Somali piracy update
By IBI Magazine/Michael Howorth
New evidence in from Somalia makes it clear that the yacht attacked by pirates in the Gulf of Aden on December 17 managed to evade capture and has arrived safely at the port of Salalah in Oman.
Speaking exclusively to IBI, Andrew Mwangura, who works for the Kenya-based East African Seafarers Assistance programme, told us that the yacht was carrying Yemeni coastguard officers who had been contracted on board as ship-riders. It was they who opened fire on an approaching skiff after radio-warnings transmitted by the yacht were not adhered to and the skiff continued to maintain a collision course even after the yacht had made several course adjustments.

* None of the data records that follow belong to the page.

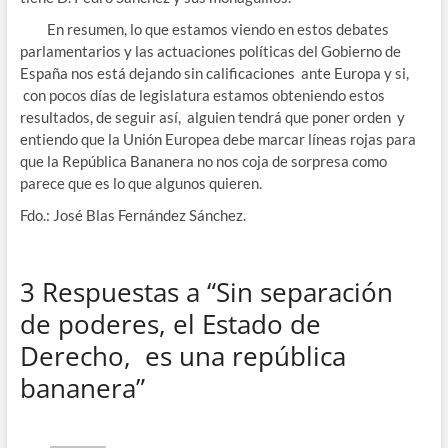
En resumen, lo que estamos viendo en estos debates
parlamentarios y las actuaciones políticas del Gobierno de
España nos está dejando sin calificaciones ante Europa y si,
con pocos días de legislatura estamos obteniendo estos
resultados, de seguir así, alguien tendrá que poner orden y
entiendo que la Unión Europea debe marcar líneas rojas para
que la República Bananera no nos coja de sorpresa como
parece que es lo que algunos quieren.
Fdo.: José Blas Fernández Sánchez.
3 Respuestas a “Sin separación
de poderes, el Estado de
Derecho, es una república
bananera”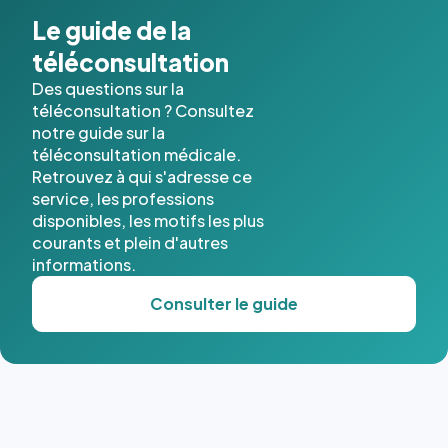
Le guide de la
téléconsultation
Des questions sur la
téléconsultation ? Consultez
notre guide sur la
téléconsultation médicale.
Retrouvez à qui s'adresse ce
service, les professions
disponibles, les motifs les plus
courants et plein d'autres
informations.
Consulter le guide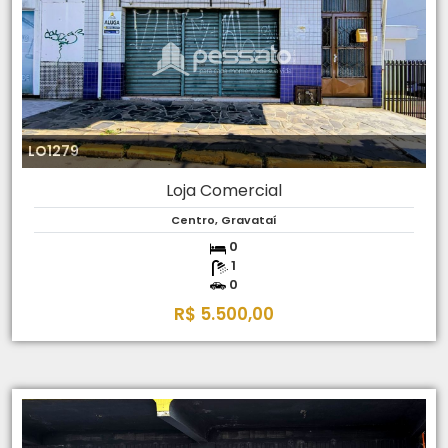
LO1279
Loja Comercial
Centro, Gravataí
0
1
0
R$ 5.500,00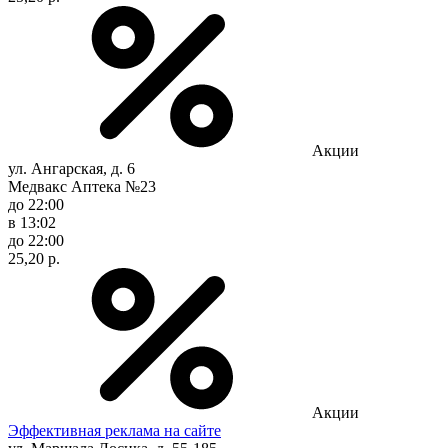
Акции
ул. Ангарская, д. 6
Медвакс Аптека №23
до 22:00
в 13:02
до 22:00
25,20 р.
Акции
Эффективная реклама на сайте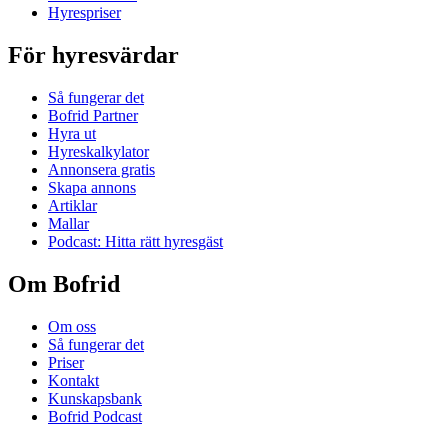
Hyrespriser
För hyresvärdar
Så fungerar det
Bofrid Partner
Hyra ut
Hyreskalkylator
Annonsera gratis
Skapa annons
Artiklar
Mallar
Podcast: Hitta rätt hyresgäst
Om Bofrid
Om oss
Så fungerar det
Priser
Kontakt
Kunskapsbank
Bofrid Podcast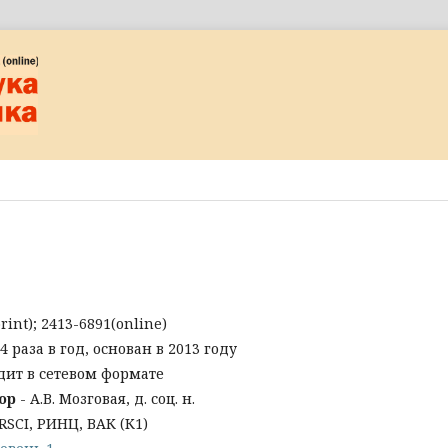
rint); 2413-6891(online)
4 раза в год, основан в 2013 году
дит в сетевом формате
ор
-
А.В. Мозговая, д. соц. н.
RSCI, РИНЦ, ВАК (К1)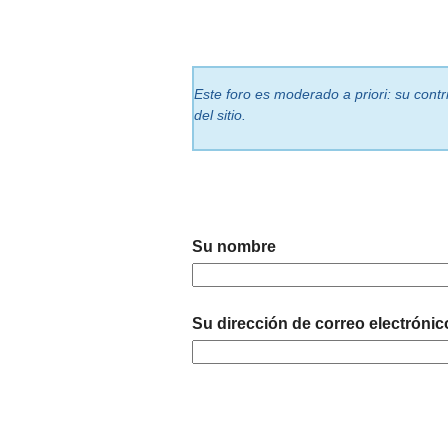
Este foro es moderado a priori: su cont
del sitio.
Su nombre
Su dirección de correo electrónic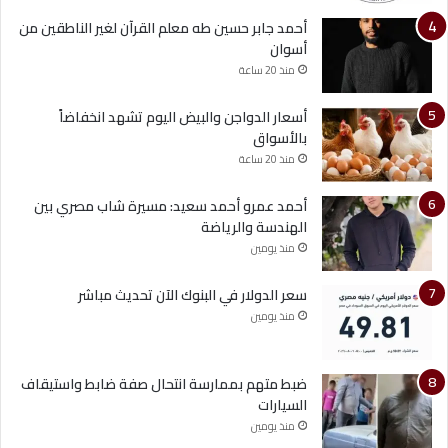
أحمد جابر حسين طه معلم القرآن لغير الناطقين من
أسوان
منذ 20 ساعة
أسعار الدواجن والبيض اليوم تشهد انخفاضاً
بالأسواق
منذ 20 ساعة
أحمد عمرو أحمد سعيد: مسيرة شاب مصري بين
الهندسة والرياضة
منذ يومين
سعر الدولار في البنوك الآن تحديث مباشر
منذ يومين
ضبط متهم بممارسة انتحال صفة ضابط واستيقاف
السيارات
منذ يومين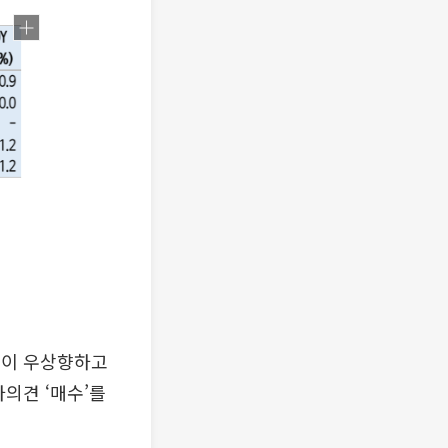
적이 우상향하고
의견 ‘매수’를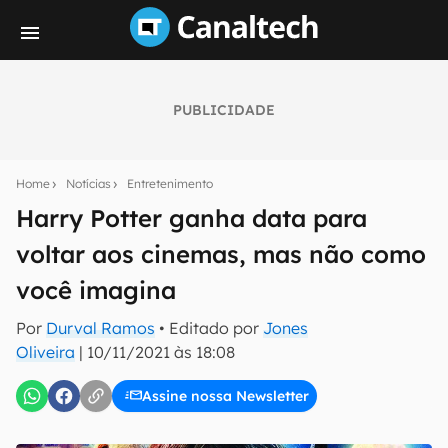
PUBLICIDADE
Seu resumo inteligente do mundo tech!
Assine a newsletter do Canaltech e receba
Home
Notícias
Entretenimento
notícias e reviews sobre tecnologia em primeira
mão.
Harry Potter ganha data para
voltar aos cinemas, mas não como
E-mail
você imagina
Por
Durval Ramos
• Editado por
Jones
inscreva-se
Oliveira
|
10/11/2021 às 18:08
Assine nossa Newsletter
Confirmo que li, aceito e concordo com os
Termos de
Uso e Política de Privacidade do Canaltech.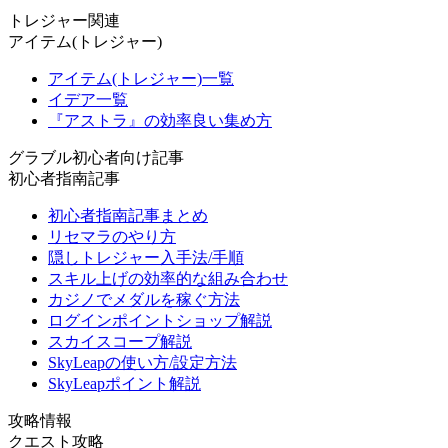
トレジャー関連
アイテム(トレジャー)
アイテム(トレジャー)一覧
イデア一覧
『アストラ』の効率良い集め方
グラブル初心者向け記事
初心者指南記事
初心者指南記事まとめ
リセマラのやり方
隠しトレジャー入手法/手順
スキル上げの効率的な組み合わせ
カジノでメダルを稼ぐ方法
ログインポイントショップ解説
スカイスコープ解説
SkyLeapの使い方/設定方法
SkyLeapポイント解説
攻略情報
クエスト攻略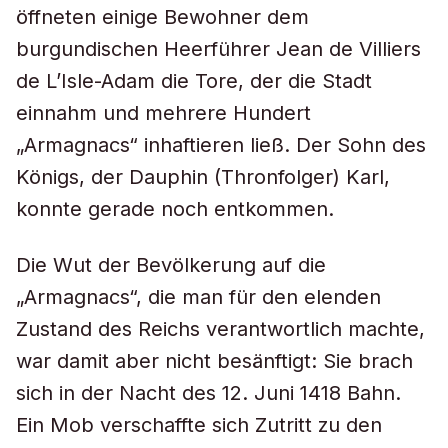
öffneten einige Bewohner dem
burgundischen Heerführer Jean de Villiers
de L’Isle-Adam die Tore, der die Stadt
einnahm und mehrere Hundert
„Armagnacs“ inhaftieren ließ. Der Sohn des
Königs, der Dauphin (Thronfolger) Karl,
konnte gerade noch entkommen.
Die Wut der Bevölkerung auf die
„Armagnacs“, die man für den elenden
Zustand des Reichs verantwortlich machte,
war damit aber nicht besänftigt: Sie brach
sich in der Nacht des 12. Juni 1418 Bahn.
Ein Mob verschaffte sich Zutritt zu den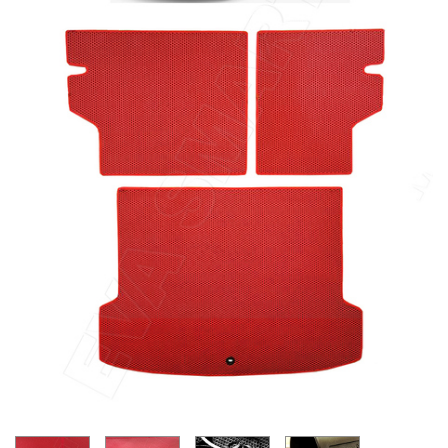
Главная
Каталог
Коврики EVA Smart для Jaecoo
Jaecoo J7 багажник макси plus 2023 -
н.в. коврики EVA Smart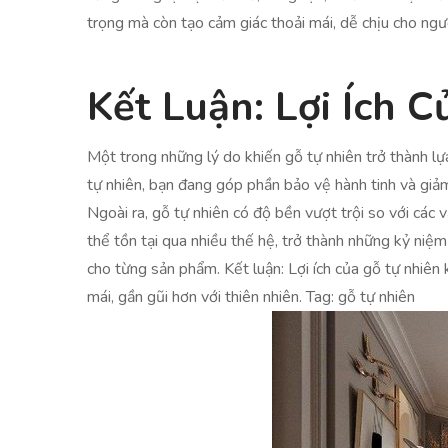
trọng mà còn tạo cảm giác thoải mái, dễ chịu cho ngư
Kết Luận: Lợi Ích 
Một trong những lý do khiến gỗ tự nhiên trở thành lựa
tự nhiên, bạn đang góp phần bảo vệ hành tinh và giả
Ngoài ra, gỗ tự nhiên có độ bền vượt trội so với các v
thể tồn tại qua nhiều thế hệ, trở thành những kỷ niệ
cho từng sản phẩm. Kết luận: Lợi ích của gỗ tự nhiê
mái, gần gũi hơn với thiên nhiên. Tag: gỗ tự nhiên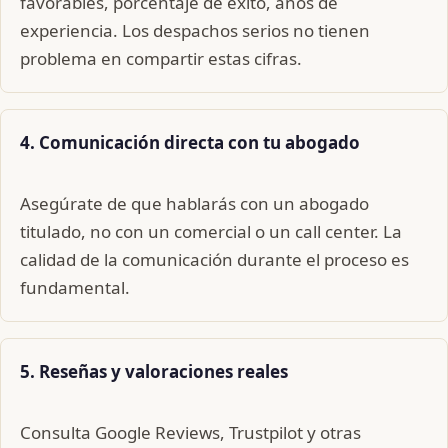
favorables, porcentaje de éxito, años de
experiencia. Los despachos serios no tienen
problema en compartir estas cifras.
4. Comunicación directa con tu abogado
Asegúrate de que hablarás con un abogado
titulado, no con un comercial o un call center. La
calidad de la comunicación durante el proceso es
fundamental.
5. Reseñas y valoraciones reales
Consulta Google Reviews, Trustpilot y otras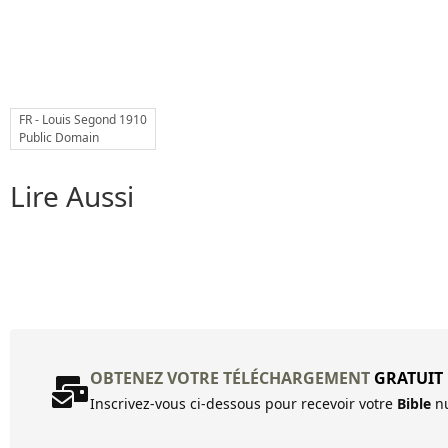
FR - Louis Segond 1910
Public Domain
Lire Aussi
OBTENEZ VOTRE TÉLÉCHARGEMENT
GRATUIT
Inscrivez-vous ci-dessous pour recevoir votre
Bible
nu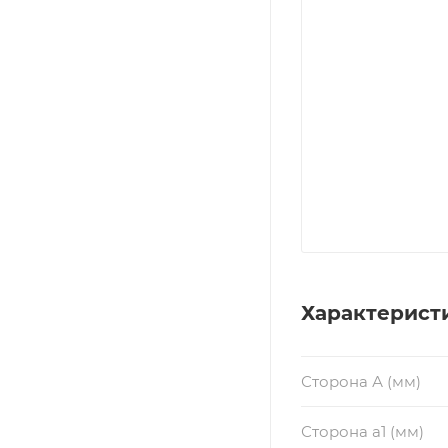
Характерист
Сторона А (мм)
Сторона a1 (мм)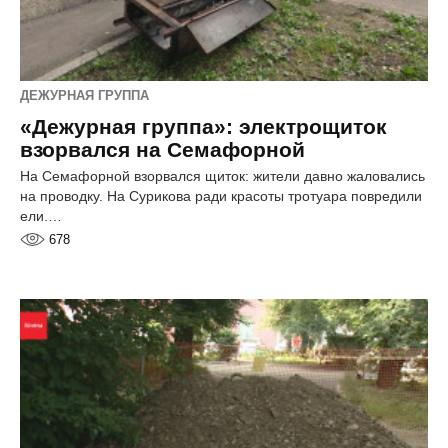
ДЕЖУРНАЯ ГРУППА
«Дежурная группа»: электрощиток
взорвался на Семафорной
На Семафорной взорвался щиток: жители давно жаловались
на проводку. На Сурикова ради красоты тротуара повредили
ели.…
678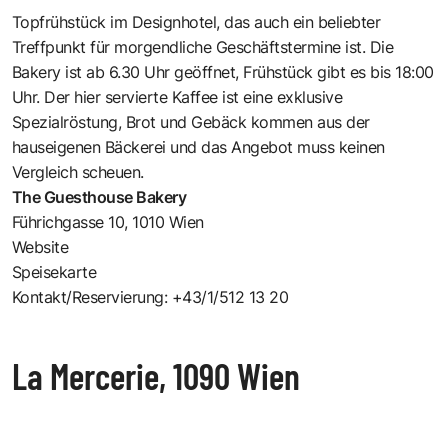
Topfrühstück im Designhotel, das auch ein beliebter
Treffpunkt für morgendliche Geschäftstermine ist. Die
Bakery ist ab 6.30 Uhr geöffnet, Frühstück gibt es bis 18:00
Uhr. Der hier servierte Kaffee ist eine exklusive
Spezialröstung, Brot und Gebäck kommen aus der
hauseigenen Bäckerei und das Angebot muss keinen
Vergleich scheuen.
The Guesthouse Bakery
Führichgasse 10, 1010 Wien
Website
Speisekarte
Kontakt/Reservierung: +43/1/512 13 20
La Mercerie, 1090 Wien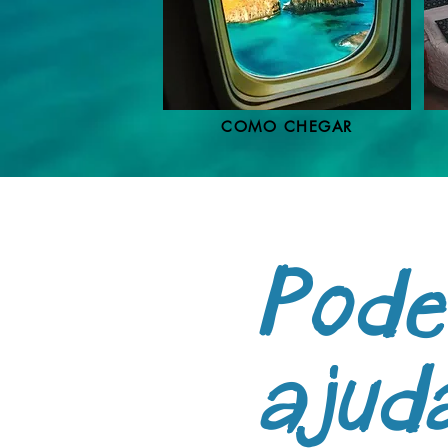
COMO CHEGAR
Pod
ajud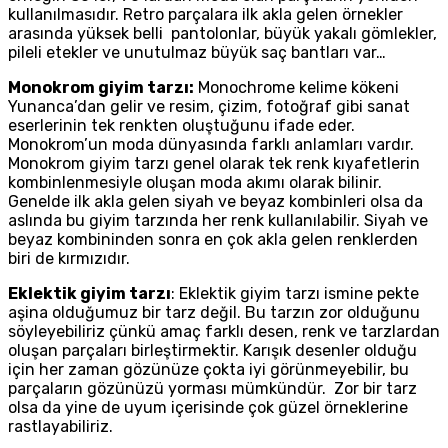
kullanılmasıdır. Retro parçalara ilk akla gelen örnekler
arasında yüksek belli pantolonlar, büyük yakalı gömlekler,
pileli etekler ve unutulmaz büyük saç bantları var…
Monokrom giyim tarzı:
Monochrome kelime kökeni
Yunanca’dan gelir ve resim, çizim, fotoğraf gibi sanat
eserlerinin tek renkten oluştuğunu ifade eder.
Monokrom’un moda dünyasında farklı anlamları vardır.
Monokrom giyim tarzı genel olarak tek renk kıyafetlerin
kombinlenmesiyle oluşan moda akımı olarak bilinir.
Genelde ilk akla gelen siyah ve beyaz kombinleri olsa da
aslında bu giyim tarzında her renk kullanılabilir. Siyah ve
beyaz kombininden sonra en çok akla gelen renklerden
biri de kırmızıdır.
Eklektik giyim tarzı
: Eklektik giyim tarzı ismine pekte
aşina olduğumuz bir tarz değil. Bu tarzın zor olduğunu
söyleyebiliriz çünkü amaç farklı desen, renk ve tarzlardan
oluşan parçaları birleştirmektir. Karışık desenler olduğu
için her zaman gözünüze çokta iyi görünmeyebilir, bu
parçaların gözünüzü yorması mümkündür. Zor bir tarz
olsa da yine de uyum içerisinde çok güzel örneklerine
rastlayabiliriz.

The skiff eventually turned away after several shots were fired and did not return. The yacht was then able to disembark the guards at a Yemen border-port before proceeding undisturbed to her final destination. We are still not able to confirm with accuracy the name, size or nationality of the yacht, nor do we know how many crew were on board at the time of the attack.
Meanwhile, Mwangura tells us that negotiations for the release of several cargo ship crews taken hostage in the Gulf of Aden continue with debates on how the ransoms will be delivered. “There are two methods which have been approved by the pirates,” he said. “The gunmen are demanding the money be dropped by air from a helicopter or plane in a balloon that will not sink, or for the ransom to be delivered by ship.” Mwangura believes that delivery from the air is the most likely of methods to be used.